Summer Reading Information
Make a Summer Reading List With Lexile Measures
Schools and libraries do a great job of developing grade-level or thematic summer reading lists. Unfortunately, most classrooms are comprised of children whose reading abilities vary significantly—in some cases, from two grades below level to two grades above level. These grade-level and/or one-size-fits-all reading lists are not effective because:
- They do not cover much of the reading ability range of a particular grade. Lower-ability readers typically are left out.
- They are organized alphabetically by author’s last name, rather than by text difficulty. Organizing a reading list by text difficulty gives children a goal and allows them to track their growth throughout the summer.

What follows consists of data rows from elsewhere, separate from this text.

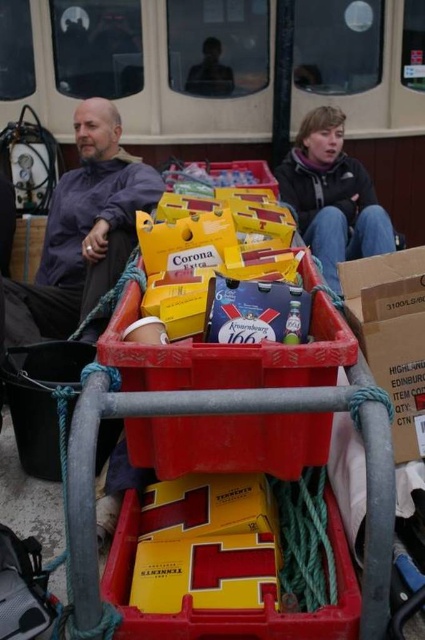 Question: Is cardboard at center to the left of dark gray fleece jacket at upper right from the viewer's perspective?

Choices:
 (A) yes
 (B) no

Answer: (A)

Question: Is cardboard at center to the left of dark gray fleece jacket at upper right from the viewer's perspective?

Choices:
 (A) no
 (B) yes

Answer: (B)

Question: Estimate the real-world distances between objects in this image. Which object is farther from the cardboard at center?

Choices:
 (A) matte purple shirt at left
 (B) dark gray fleece jacket at upper right

Answer: (A)

Question: Which point is farther from the camera taking this photo?

Choices:
 (A) (302, 182)
 (B) (354, 321)
 (C) (74, 129)

Answer: (A)

Question: Considering the relative positions of cardboard at center and dark gray fleece jacket at upper right in the image provided, where is cardboard at center located with respect to dark gray fleece jacket at upper right?

Choices:
 (A) left
 (B) right

Answer: (A)

Question: Considering the real-world distances, which object is closest to the matte purple shirt at left?

Choices:
 (A) dark gray fleece jacket at upper right
 (B) cardboard at center

Answer: (A) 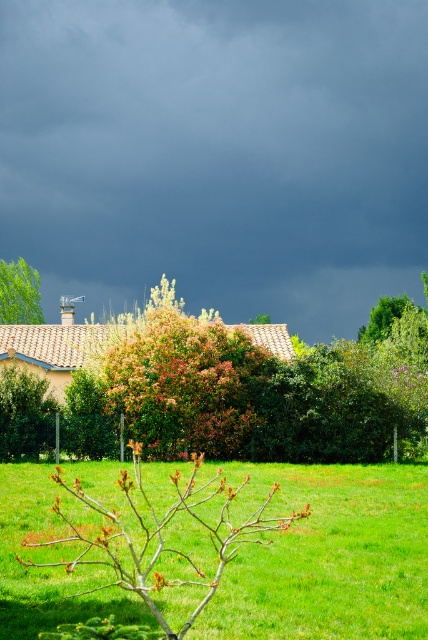 Question: Does green leafy tree at center come in front of green leafy tree at left?

Choices:
 (A) no
 (B) yes

Answer: (B)

Question: Which is farther from the green leafy tree at center?

Choices:
 (A) green leafy tree at left
 (B) green grass at lower center

Answer: (A)

Question: Is green grass at lower center wider than green leafy tree at center?

Choices:
 (A) yes
 (B) no

Answer: (B)

Question: Which is nearer to the green leafy tree at center?

Choices:
 (A) green leafy tree at left
 (B) green grass at lower center
 (C) dark gray cloud at upper center

Answer: (B)

Question: Which of the following is the farthest from the observer?

Choices:
 (A) dark gray cloud at upper center
 (B) green leafy tree at left
 (C) green leafy tree at center
 (D) green grass at lower center

Answer: (A)

Question: Is green leafy tree at center bigger than green leafy tree at left?

Choices:
 (A) no
 (B) yes

Answer: (B) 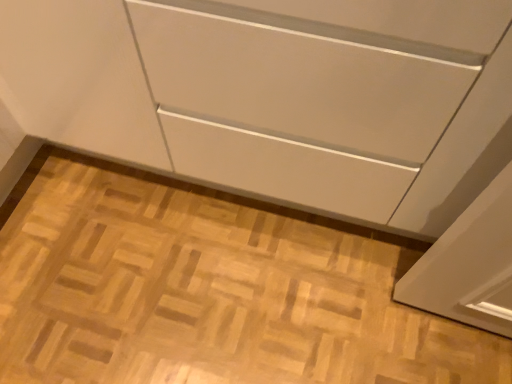 Question: In terms of height, does matte white cabinet at center look taller or shorter compared to white glossy cabinet at center?

Choices:
 (A) tall
 (B) short

Answer: (B)

Question: In the image, is matte white cabinet at center on the left side or the right side of white glossy cabinet at center?

Choices:
 (A) right
 (B) left

Answer: (A)

Question: Would you say matte white cabinet at center is inside or outside white glossy cabinet at center?

Choices:
 (A) inside
 (B) outside

Answer: (B)

Question: From a real-world perspective, is white glossy cabinet at center above or below matte white cabinet at center?

Choices:
 (A) above
 (B) below

Answer: (A)

Question: Is white glossy cabinet at center inside or outside of matte white cabinet at center?

Choices:
 (A) outside
 (B) inside

Answer: (A)

Question: Based on their positions, is white glossy cabinet at center located to the left or right of matte white cabinet at center?

Choices:
 (A) right
 (B) left

Answer: (B)

Question: From their relative heights in the image, would you say white glossy cabinet at center is taller or shorter than matte white cabinet at center?

Choices:
 (A) short
 (B) tall

Answer: (B) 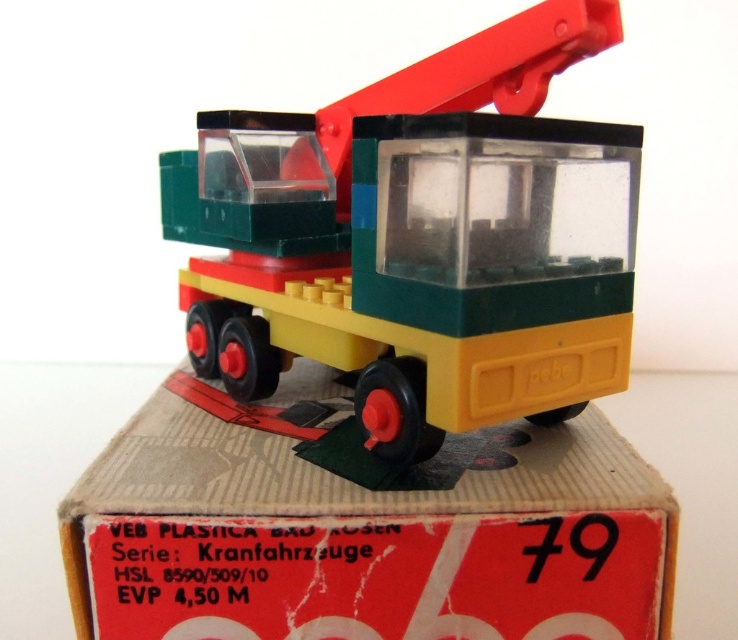 Question: Is yellow matte truck at center closer to the viewer compared to yellow plastic box at center?

Choices:
 (A) yes
 (B) no

Answer: (A)

Question: Is yellow matte truck at center thinner than yellow plastic box at center?

Choices:
 (A) no
 (B) yes

Answer: (B)

Question: Is yellow matte truck at center smaller than yellow plastic box at center?

Choices:
 (A) yes
 (B) no

Answer: (B)

Question: Among these points, which one is nearest to the camera?

Choices:
 (A) (246, 612)
 (B) (325, 248)

Answer: (A)

Question: Among these objects, which one is nearest to the camera?

Choices:
 (A) yellow matte truck at center
 (B) yellow plastic box at center

Answer: (A) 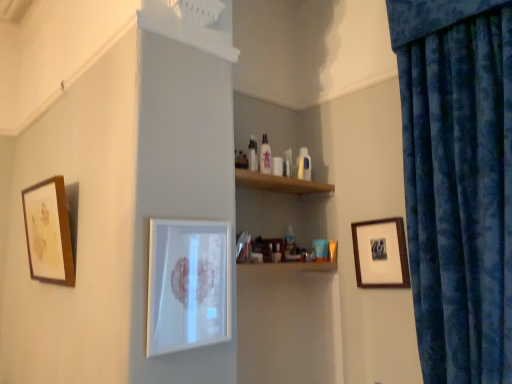 Question: From the image's perspective, is wooden framed artwork at left, the first picture frame from the left, over wooden framed print at right, which is the 1th picture frame in right-to-left order?

Choices:
 (A) no
 (B) yes

Answer: (B)

Question: Could you tell me if wooden framed artwork at left, positioned as the 3th picture frame in right-to-left order, is facing wooden framed print at right, which is the 1th picture frame in right-to-left order?

Choices:
 (A) yes
 (B) no

Answer: (B)

Question: Can you confirm if wooden framed artwork at left, positioned as the 3th picture frame in right-to-left order, is smaller than wooden framed print at right, which is the 1th picture frame in right-to-left order?

Choices:
 (A) no
 (B) yes

Answer: (A)

Question: Can you confirm if wooden framed artwork at left, positioned as the 3th picture frame in right-to-left order, is shorter than wooden framed print at right, the third picture frame in the left-to-right sequence?

Choices:
 (A) no
 (B) yes

Answer: (A)

Question: Can you confirm if wooden framed artwork at left, the first picture frame from the left, is positioned to the right of wooden framed print at right, which is the 1th picture frame in right-to-left order?

Choices:
 (A) no
 (B) yes

Answer: (A)

Question: Is wooden framed print at right, which is the 1th picture frame in right-to-left order, inside or outside of white glossy picture frame at center, the 2th picture frame from the left?

Choices:
 (A) outside
 (B) inside

Answer: (A)

Question: In terms of height, does wooden framed print at right, the third picture frame in the left-to-right sequence, look taller or shorter compared to white glossy picture frame at center, the 2th picture frame from the left?

Choices:
 (A) tall
 (B) short

Answer: (B)

Question: Is point (389, 259) positioned closer to the camera than point (193, 231)?

Choices:
 (A) closer
 (B) farther

Answer: (B)

Question: From the image's perspective, is wooden framed print at right, the third picture frame in the left-to-right sequence, located above or below white glossy picture frame at center, the 2th picture frame from the left?

Choices:
 (A) below
 (B) above

Answer: (B)

Question: Does point (373, 248) appear closer or farther from the camera than point (407, 99)?

Choices:
 (A) farther
 (B) closer

Answer: (A)

Question: Is wooden framed print at right, which is the 1th picture frame in right-to-left order, wider or thinner than velvety blue curtain at right?

Choices:
 (A) thin
 (B) wide

Answer: (A)

Question: Is wooden framed print at right, the third picture frame in the left-to-right sequence, in front of or behind velvety blue curtain at right in the image?

Choices:
 (A) front
 (B) behind

Answer: (B)

Question: In the image, is wooden framed print at right, which is the 1th picture frame in right-to-left order, on the left side or the right side of velvety blue curtain at right?

Choices:
 (A) left
 (B) right

Answer: (A)

Question: Is velvety blue curtain at right taller or shorter than white glossy picture frame at center, placed as the 2th picture frame when sorted from right to left?

Choices:
 (A) tall
 (B) short

Answer: (A)

Question: From a real-world perspective, is velvety blue curtain at right above or below white glossy picture frame at center, the 2th picture frame from the left?

Choices:
 (A) below
 (B) above

Answer: (B) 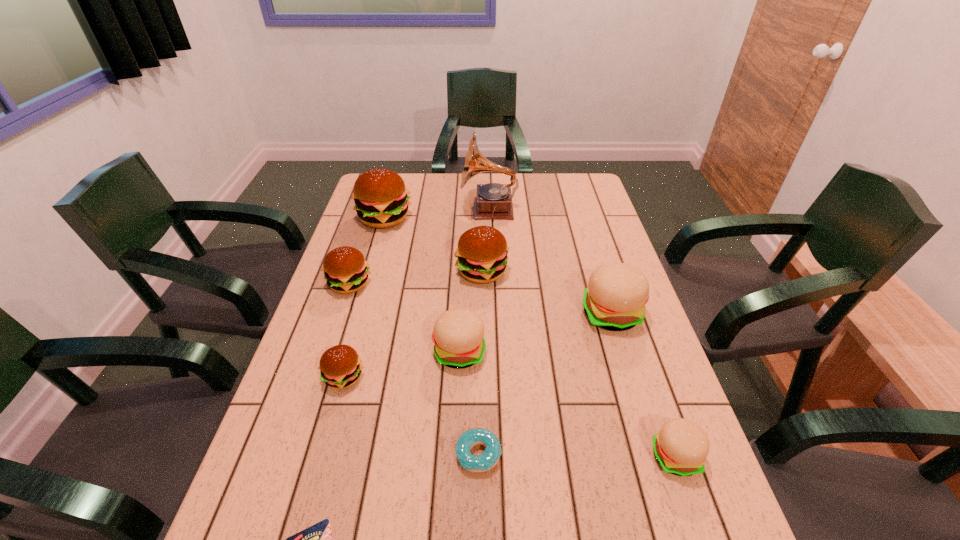 Where is `doughnut`? The image size is (960, 540). doughnut is located at coordinates (489, 458).

The image size is (960, 540). I want to click on vacant space located 0.110m on the horn of the tallest object, so click(431, 210).

The height and width of the screenshot is (540, 960). Identify the location of vacant space located 0.290m on the horn of the tallest object. (381, 210).

The height and width of the screenshot is (540, 960). Identify the location of vacant region located 0.150m on the horn of the tallest object. (420, 210).

At what (x,y) coordinates should I click in order to perform the action: click on vacant region located on the right of the ninth shortest object. Please return your answer as a coordinate pair (x, y). Image resolution: width=960 pixels, height=540 pixels. Looking at the image, I should click on (464, 219).

The image size is (960, 540). I want to click on free space located 0.340m on the left of the rightmost brown hamburger, so click(x=343, y=272).

Find the location of `vacant region located 0.160m on the back of the biggest beige hamburger`. vacant region located 0.160m on the back of the biggest beige hamburger is located at coordinates (594, 259).

Find the location of a particular element. free point located on the back of the third biggest brown hamburger is located at coordinates (x=365, y=239).

At what (x,y) coordinates should I click in order to perform the action: click on free region located on the right of the leftmost beige hamburger. Please return your answer as a coordinate pair (x, y). Image resolution: width=960 pixels, height=540 pixels. Looking at the image, I should click on (598, 352).

Locate an element on the screen. This screenshot has height=540, width=960. free region located 0.200m on the front of the smallest brown hamburger is located at coordinates (314, 483). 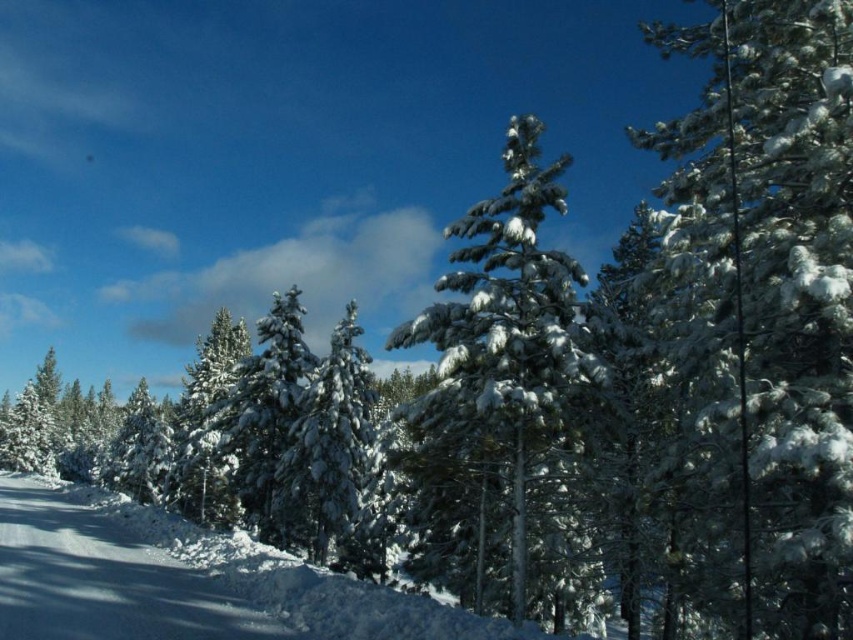 Question: Is white snow-covered tree at upper right to the right of white snow path at lower left from the viewer's perspective?

Choices:
 (A) yes
 (B) no

Answer: (A)

Question: Does white snow path at lower left have a smaller size compared to green matte tree at center?

Choices:
 (A) yes
 (B) no

Answer: (A)

Question: Which point appears farthest from the camera in this image?

Choices:
 (A) pyautogui.click(x=193, y=449)
 (B) pyautogui.click(x=248, y=620)

Answer: (A)

Question: Based on their relative distances, which object is nearer to the white snow-covered tree at center?

Choices:
 (A) green matte tree at center
 (B) snow-covered pine at center
 (C) white snow path at lower left
 (D) white snow-covered tree at upper right

Answer: (B)

Question: Which of the following is the closest to the observer?

Choices:
 (A) white snow-covered tree at center
 (B) green matte tree at center

Answer: (A)

Question: Does white snow path at lower left have a larger size compared to green matte tree at center?

Choices:
 (A) no
 (B) yes

Answer: (A) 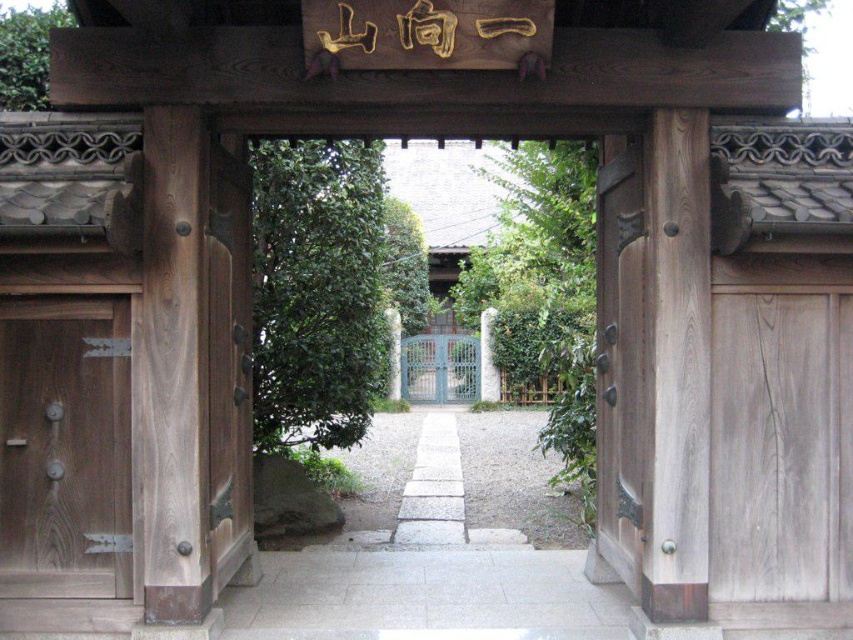 Between wooden door at left and gray stone path at center, which one is positioned higher?

wooden door at left is higher up.

The image size is (853, 640). What are the coordinates of `wooden door at left` in the screenshot? It's located at [x=67, y=456].

Is point (3, 554) positioned after point (305, 627)?

No, it is in front of (305, 627).

At what (x,y) coordinates should I click in order to perform the action: click on wooden door at left. Please return your answer as a coordinate pair (x, y). Looking at the image, I should click on (67, 456).

Is gray stone path at center shorter than smooth wooden door at right?

Yes.

Between point (270, 624) and point (633, 397), which one is positioned in front?

Point (633, 397)

At what (x,y) coordinates should I click in order to perform the action: click on gray stone path at center. Please return your answer as a coordinate pair (x, y). This screenshot has height=640, width=853. Looking at the image, I should click on (425, 596).

Is the position of gray stone path at center more distant than that of white stone path at center?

- Their length can intimidate reluctant readers. A tight and considered list of 15 books is better than a list of 60 books.
- They typically do not include summaries or cover images, which are the two most important pieces of information that a young person uses to choose a book.
- They tend to go stale. Childhood favorites of educators and award-winners from the 1950s should be in the minority, compared to books published within the last three years.
- They do not take into account an individual reader’s interests and goals.
Lexile measures and “Find a Book” make it easy to build customized reading lists for readers at all developmental levels. To make functional summer reading lists, arrange the books by Lexile zone (every 100L) or ability level, and include a wide developmental range of books in each list. You can also point children to “Find a Book,” where they can create their own personalized reading lists that they can use at the library, bookstore or online when selecting books to practice reading.